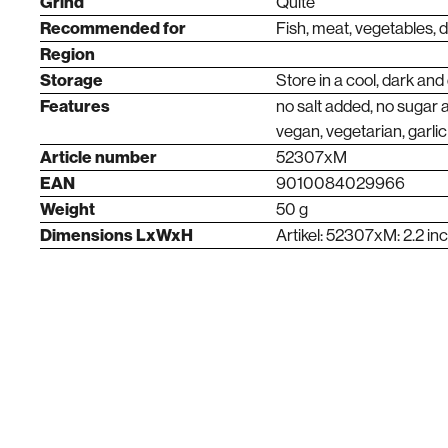
Grind
Quite
Recommended for
Fish, meat, vegetables, d
Region
Storage
Store in a cool, dark and
Features
no salt added, no sugar 
vegan, vegetarian, garlic
Article number
52307xM
EAN
9010084029966
Weight
50 g
Dimensions LxWxH
Artikel: 52307xM: 2.2 inc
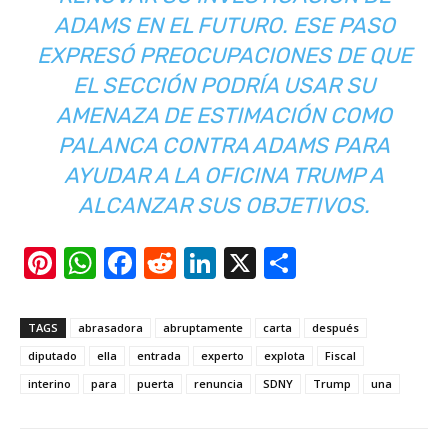
ADAMS EN EL FUTURO. ESE PASO
EXPRESÓ PREOCUPACIONES DE QUE
EL SECCIÓN PODRÍA USAR SU
AMENAZA DE ESTIMACIÓN COMO
PALANCA CONTRA ADAMS PARA
AYUDAR A LA OFICINA TRUMP A
ALCANZAR SUS OBJETIVOS.
Pi
W
F
R
Li
X
S
nt
h
a
e
n
h
er
at
c
d
k
ar
TAGS
abrasadora
abruptamente
carta
después
e
s
e
di
e
e
diputado
ella
entrada
experto
explota
Fiscal
st
A
b
t
dI
interino
para
puerta
renuncia
SDNY
Trump
una
p
o
n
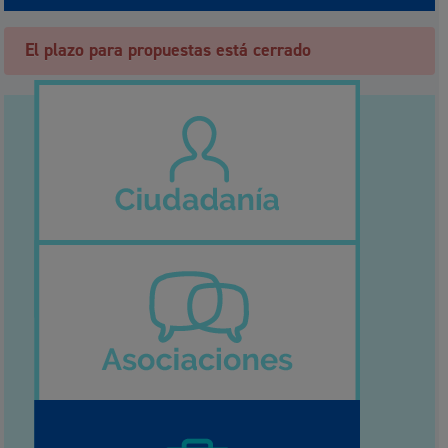
El plazo para propuestas está cerrado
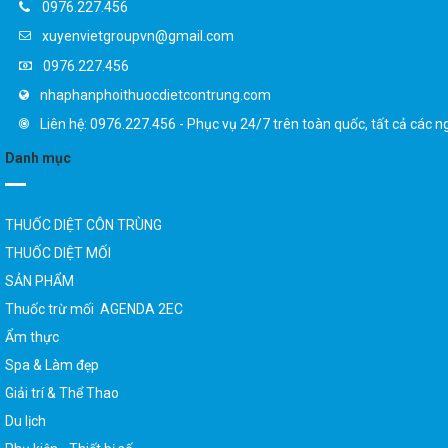
xuyenvietgroupvn@gmail.com
0976.227.456
nhaphanphoithuocdietcontrung.com
Liên hệ: 0976.227.456 - Phục vụ 24/7 trên toàn quốc, tất cả các n
Danh mục
THUỐC DIỆT CÔN TRÙNG
THUỐC DIỆT MỐI
SẢN PHẨM
Thuốc trừ mối AGENDA 2EC
Ẩm thực
Spa & Làm đẹp
Giải trí & Thể Thao
Du lịch
Phụ kiện - Thiết bị số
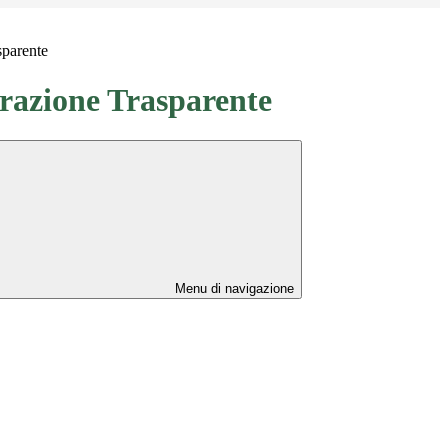
sparente
azione Trasparente
Menu di navigazione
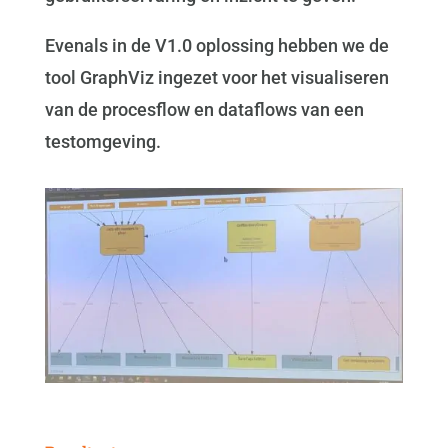
Evenals in de V1.0 oplossing hebben we de
tool GraphViz ingezet voor het visualiseren
van de procesflow en dataflows van een
testomgeving.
━━━━━━━━━━━━━━━━━━━━
§ **Brief**
Every line of the data above should be returned exactly, with the pictures removed.

§ **Answer to this task**
Grind
Quite
Recommended for
Fish, meat, vegetables, d
Region
Storage
Store in a cool, dark and
Features
no salt added, no sugar 
vegan, vegetarian, garlic
Article number
52307xM
EAN
9010084029966
Weight
50 g
Dimensions LxWxH
Artikel: 52307xM: 2.2 inc
ADAMS EN EL FUTURO. ESE PASO
EXPRESÓ PREOCUPACIONES DE QUE
EL SECCIÓN PODRÍA USAR SU
AMENAZA DE ESTIMACIÓN COMO
PALANCA CONTRA ADAMS PARA
AYUDAR A LA OFICINA TRUMP A
ALCANZAR SUS OBJETIVOS.
Pi
W
F
R
Li
X
S
nt
h
a
e
n
h
er
at
c
d
k
ar
TAGS
abrasadora
abruptamente
carta
después
e
s
e
di
e
e
diputado
ella
entrada
experto
explota
Fiscal
st
A
b
t
dI
interino
para
puerta
renuncia
SDNY
Trump
una
p
o
n
El plazo para propuestas está cerrado
xuyenvietgroupvn@gmail.com
0976.227.456
nhaphanphoithuocdietcontrung.com
Liên hệ: 0976.227.456 - Phục vụ 24/7 trên toàn quốc, tất cả các n
Danh mục
THUỐC DIỆT CÔN TRÙNG
THUỐC DIỆT MỐI
SẢN PHẨM
Thuốc trừ mối AGENDA 2EC
Ẩm thực
Spa & Làm đẹp
Giải trí & Thể Thao
Du lịch
Phụ kiện - Thiết bị số
sparente
azione Trasparente
Menu di navigazione
Evenals in de V1.0 oplossing hebben we de
tool GraphViz ingezet voor het visualiseren
van de procesflow en dataflows van een
testomgeving.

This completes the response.